┌────────
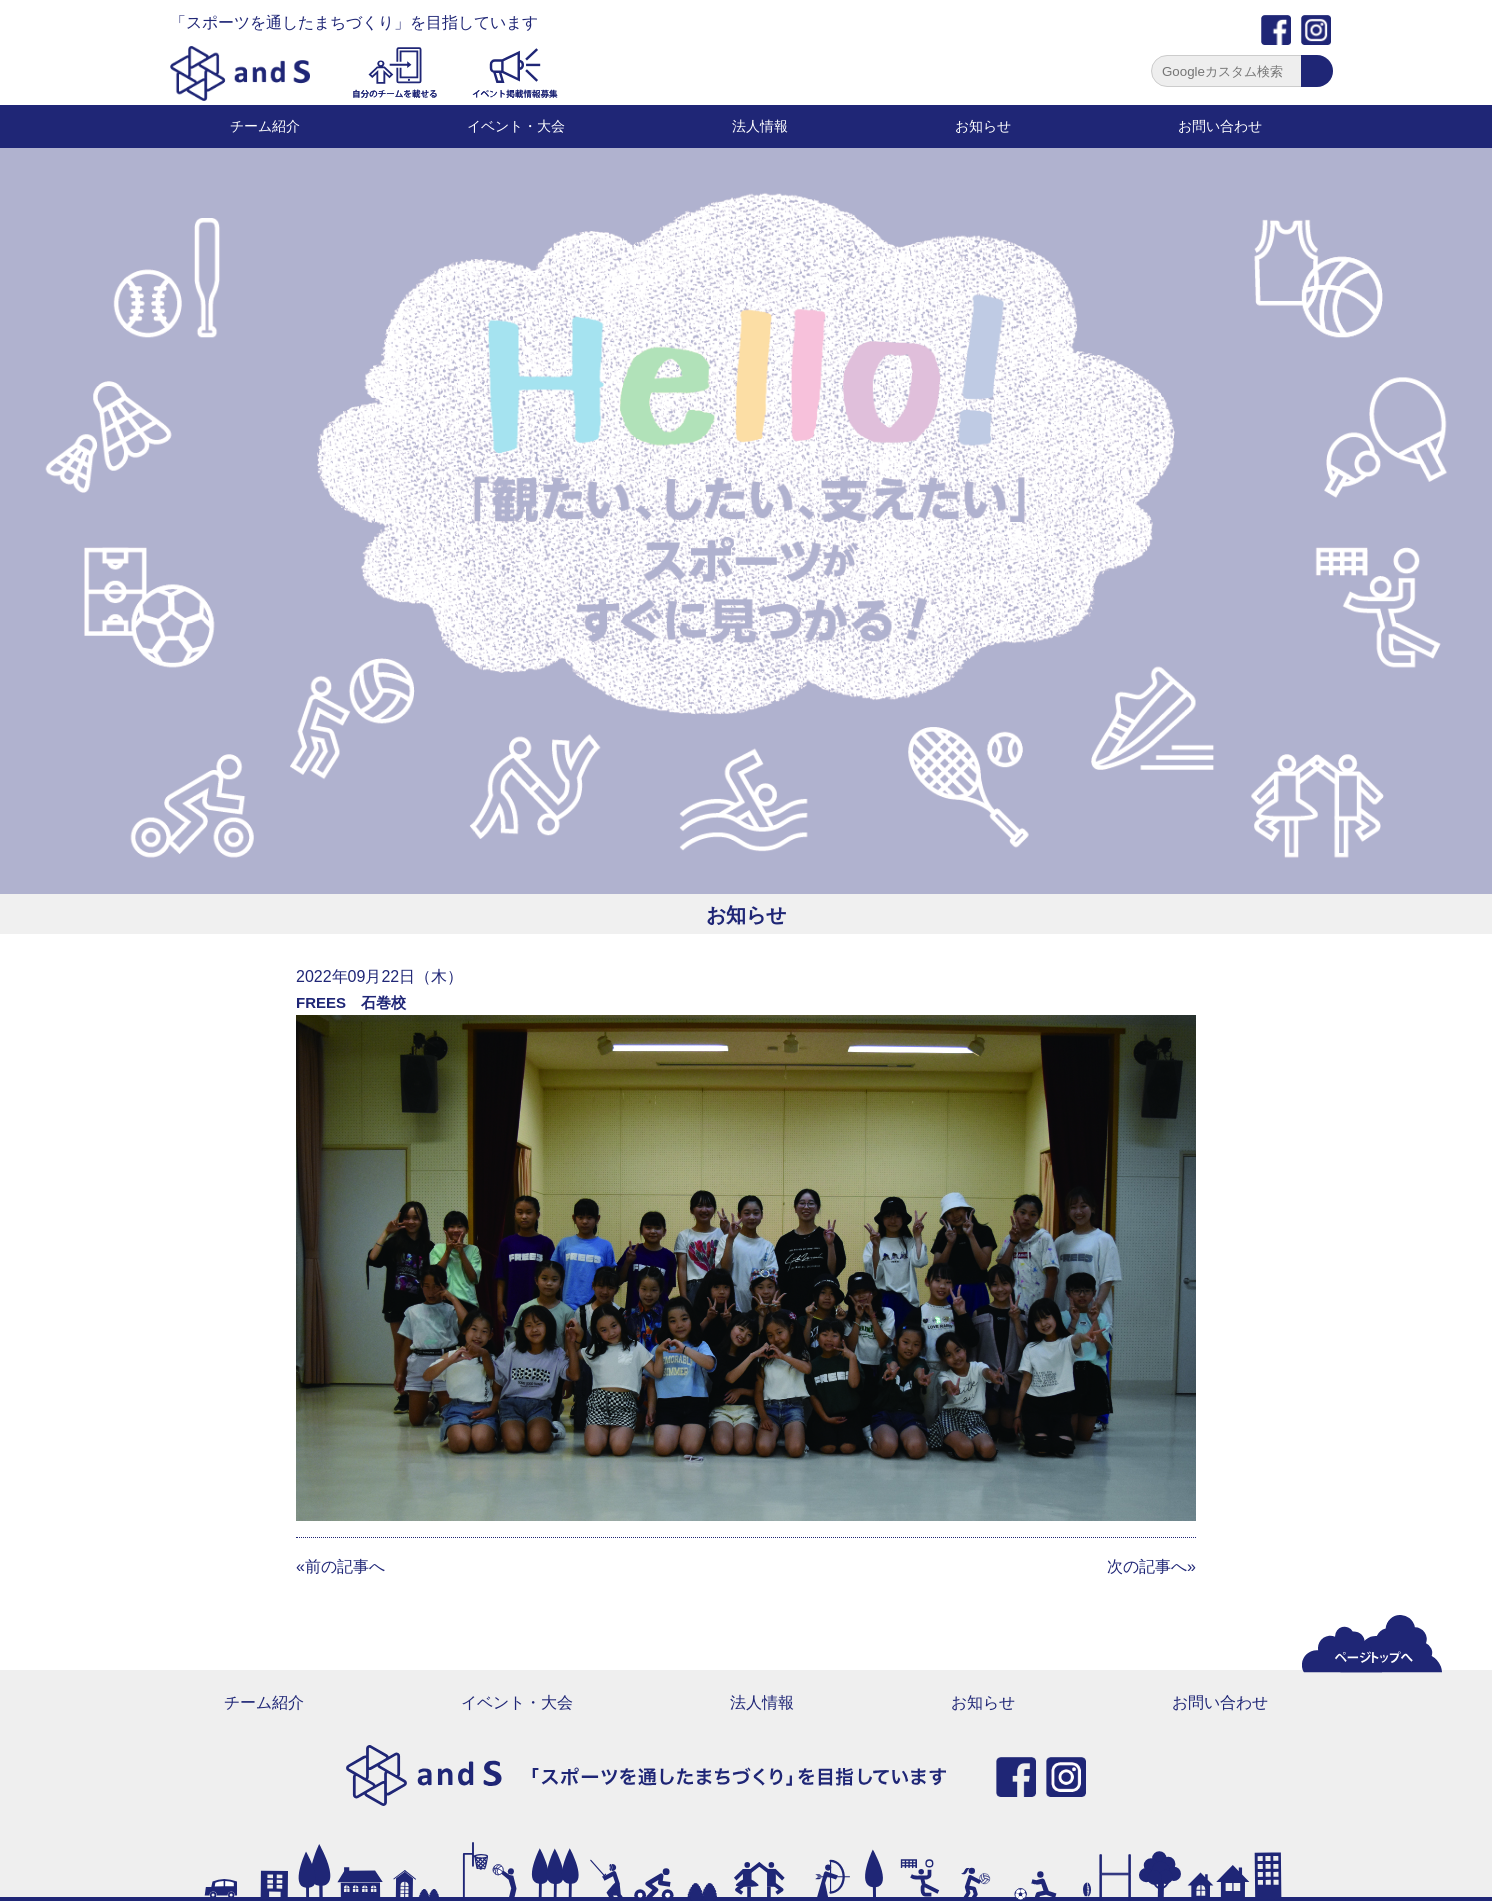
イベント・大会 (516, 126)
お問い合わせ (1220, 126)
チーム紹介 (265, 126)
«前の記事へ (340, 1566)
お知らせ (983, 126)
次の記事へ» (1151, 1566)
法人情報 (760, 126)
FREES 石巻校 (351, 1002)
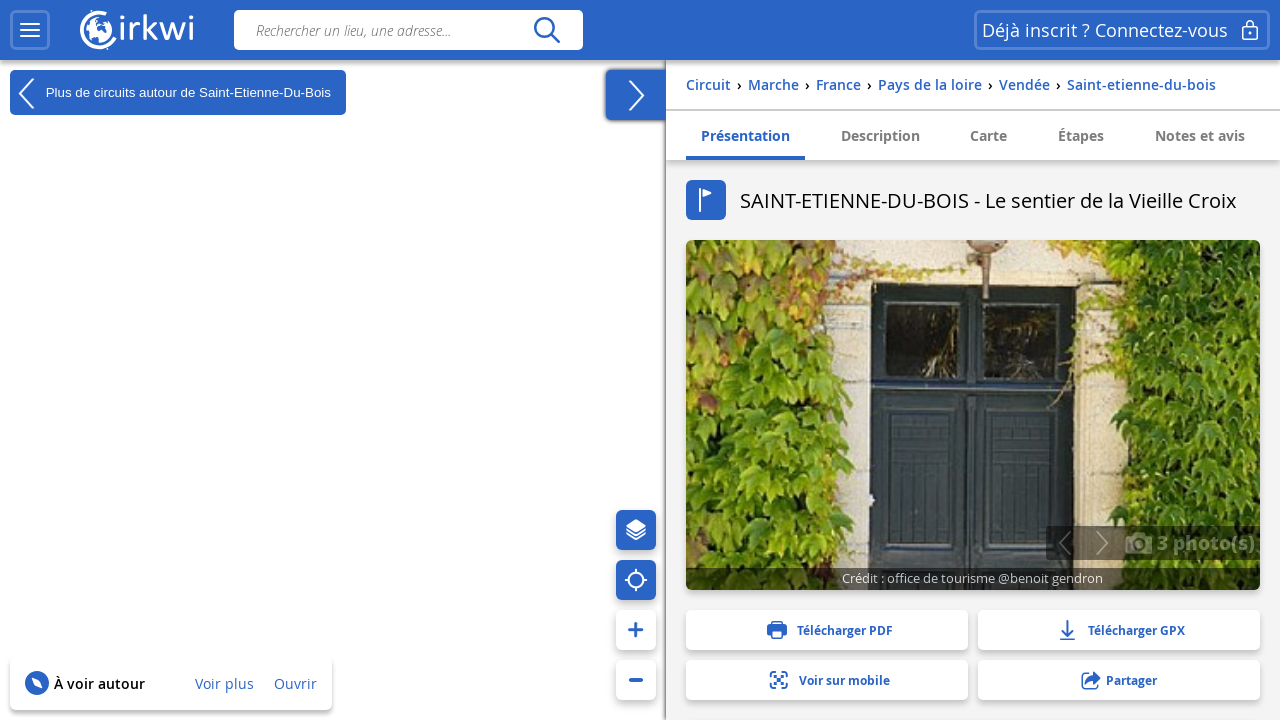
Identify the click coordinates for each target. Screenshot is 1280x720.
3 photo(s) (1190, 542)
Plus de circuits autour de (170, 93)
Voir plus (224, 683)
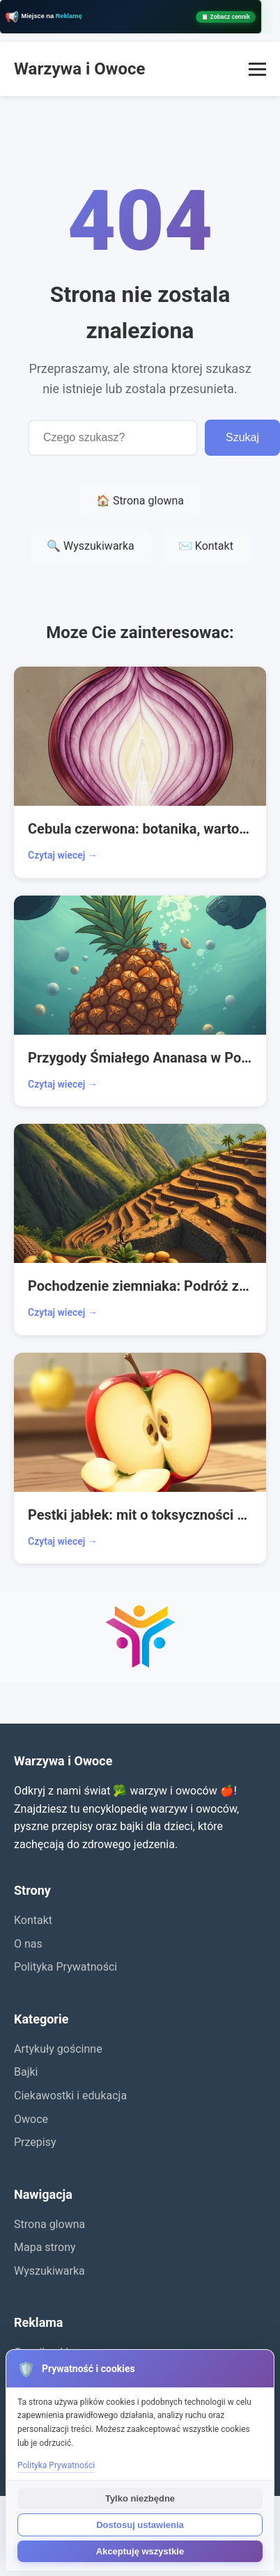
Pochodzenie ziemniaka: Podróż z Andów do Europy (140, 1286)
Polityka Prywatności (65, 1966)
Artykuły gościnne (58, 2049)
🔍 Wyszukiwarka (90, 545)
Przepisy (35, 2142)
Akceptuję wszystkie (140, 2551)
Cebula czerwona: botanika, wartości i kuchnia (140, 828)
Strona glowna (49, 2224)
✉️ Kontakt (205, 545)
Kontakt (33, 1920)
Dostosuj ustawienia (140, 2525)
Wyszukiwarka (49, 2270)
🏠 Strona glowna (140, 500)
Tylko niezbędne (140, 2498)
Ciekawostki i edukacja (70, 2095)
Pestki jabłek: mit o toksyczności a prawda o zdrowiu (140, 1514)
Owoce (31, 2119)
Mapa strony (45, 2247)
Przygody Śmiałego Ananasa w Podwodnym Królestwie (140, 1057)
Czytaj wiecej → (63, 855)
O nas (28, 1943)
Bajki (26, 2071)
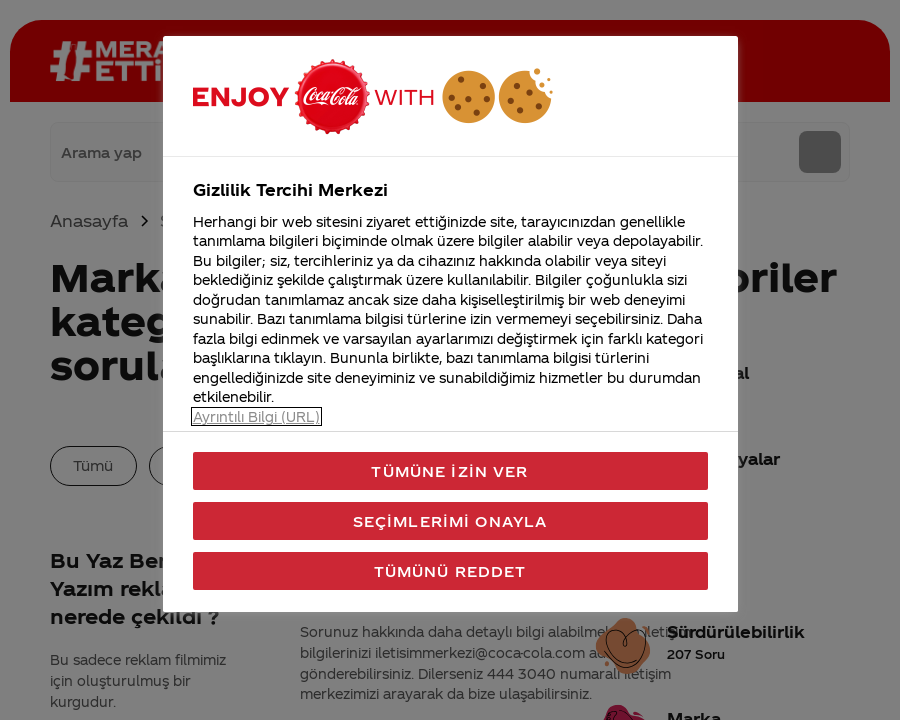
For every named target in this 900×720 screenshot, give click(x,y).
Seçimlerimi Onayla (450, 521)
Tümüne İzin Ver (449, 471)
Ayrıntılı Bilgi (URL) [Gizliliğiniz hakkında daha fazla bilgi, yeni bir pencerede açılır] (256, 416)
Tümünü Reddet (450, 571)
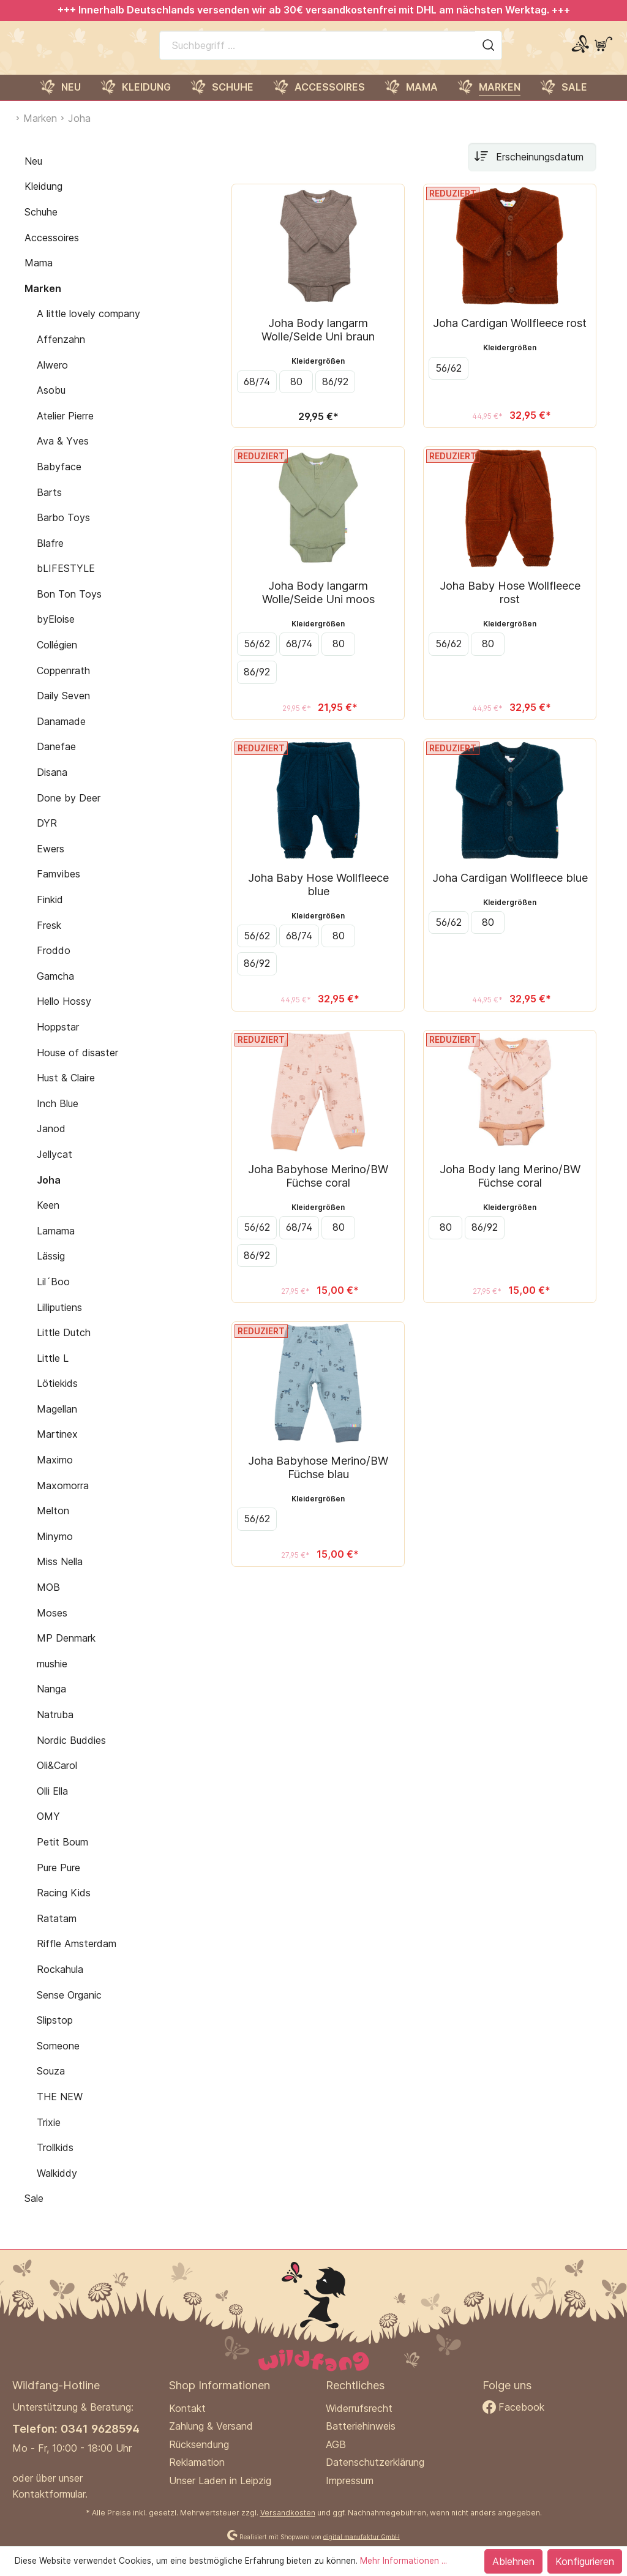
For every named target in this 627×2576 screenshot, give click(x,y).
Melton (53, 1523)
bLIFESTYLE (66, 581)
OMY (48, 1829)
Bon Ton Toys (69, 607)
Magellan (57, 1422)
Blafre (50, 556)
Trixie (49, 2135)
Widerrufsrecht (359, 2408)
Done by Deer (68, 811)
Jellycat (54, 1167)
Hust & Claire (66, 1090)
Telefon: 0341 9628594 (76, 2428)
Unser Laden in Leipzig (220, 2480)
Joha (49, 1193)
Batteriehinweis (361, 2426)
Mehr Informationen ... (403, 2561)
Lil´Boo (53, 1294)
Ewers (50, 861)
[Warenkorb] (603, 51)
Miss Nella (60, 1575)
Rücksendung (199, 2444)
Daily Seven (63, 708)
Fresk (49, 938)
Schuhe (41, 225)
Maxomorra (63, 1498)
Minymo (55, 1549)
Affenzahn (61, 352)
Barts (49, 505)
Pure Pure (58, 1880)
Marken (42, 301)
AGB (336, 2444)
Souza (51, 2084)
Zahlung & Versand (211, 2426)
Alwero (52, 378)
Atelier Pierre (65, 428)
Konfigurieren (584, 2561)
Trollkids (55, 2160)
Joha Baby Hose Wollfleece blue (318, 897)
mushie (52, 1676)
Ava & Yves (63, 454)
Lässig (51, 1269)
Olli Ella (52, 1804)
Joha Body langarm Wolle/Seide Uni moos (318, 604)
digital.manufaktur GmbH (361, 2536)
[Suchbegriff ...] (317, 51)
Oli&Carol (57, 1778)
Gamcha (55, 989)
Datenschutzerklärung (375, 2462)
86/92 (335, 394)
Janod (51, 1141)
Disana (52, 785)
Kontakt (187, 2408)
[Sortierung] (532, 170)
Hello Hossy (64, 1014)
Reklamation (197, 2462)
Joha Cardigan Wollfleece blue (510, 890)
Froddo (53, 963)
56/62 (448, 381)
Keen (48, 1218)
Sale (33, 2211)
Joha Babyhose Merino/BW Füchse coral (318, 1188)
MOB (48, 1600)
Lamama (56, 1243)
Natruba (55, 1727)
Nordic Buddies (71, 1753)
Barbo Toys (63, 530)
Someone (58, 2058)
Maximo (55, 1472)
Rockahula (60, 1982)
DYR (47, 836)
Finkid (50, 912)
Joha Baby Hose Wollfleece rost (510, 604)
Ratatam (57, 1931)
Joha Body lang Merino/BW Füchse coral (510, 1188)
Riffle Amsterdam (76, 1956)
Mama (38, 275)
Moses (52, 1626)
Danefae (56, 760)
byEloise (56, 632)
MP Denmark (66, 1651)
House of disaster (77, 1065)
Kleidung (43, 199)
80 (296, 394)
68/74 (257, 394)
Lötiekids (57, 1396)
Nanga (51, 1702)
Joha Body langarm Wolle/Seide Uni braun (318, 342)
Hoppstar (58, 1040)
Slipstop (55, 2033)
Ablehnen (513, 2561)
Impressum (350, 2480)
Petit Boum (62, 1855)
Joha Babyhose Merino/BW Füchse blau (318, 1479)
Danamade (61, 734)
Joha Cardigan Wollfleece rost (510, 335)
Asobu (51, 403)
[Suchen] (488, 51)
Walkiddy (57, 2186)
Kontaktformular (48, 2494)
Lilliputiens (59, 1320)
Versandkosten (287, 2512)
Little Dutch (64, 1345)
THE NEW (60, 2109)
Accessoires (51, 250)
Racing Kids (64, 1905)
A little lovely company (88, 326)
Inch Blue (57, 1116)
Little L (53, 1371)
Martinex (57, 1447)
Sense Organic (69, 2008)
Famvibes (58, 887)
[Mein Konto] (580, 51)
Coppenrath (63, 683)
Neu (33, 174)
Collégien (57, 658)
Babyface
└────────
The line containing "Joha Body langarm Wolle/Seide Uni braun" and each line after it through the end of the listing above must be printed exactly, with nothing added.

■ Reply to the exercise ■
Joha Body langarm Wolle/Seide Uni braun (318, 342)
Hoppstar (58, 1040)
Slipstop (55, 2033)
Ablehnen (513, 2561)
Impressum (350, 2480)
Petit Boum (62, 1855)
Joha Babyhose Merino/BW Füchse blau (318, 1479)
Danamade (61, 734)
Joha Cardigan Wollfleece rost (510, 335)
Asobu (51, 403)
[Suchen] (488, 51)
Walkiddy (57, 2186)
Kontaktformular (48, 2494)
Lilliputiens (59, 1320)
Versandkosten (287, 2512)
Little Dutch (64, 1345)
THE NEW (60, 2109)
Accessoires (51, 250)
Racing Kids (64, 1905)
A little lovely company (88, 326)
Inch Blue (57, 1116)
Little L (53, 1371)
Martinex (57, 1447)
Sense Organic (69, 2008)
Famvibes (58, 887)
[Mein Konto] (580, 51)
Coppenrath (63, 683)
Neu (33, 174)
Collégien (57, 658)
Babyface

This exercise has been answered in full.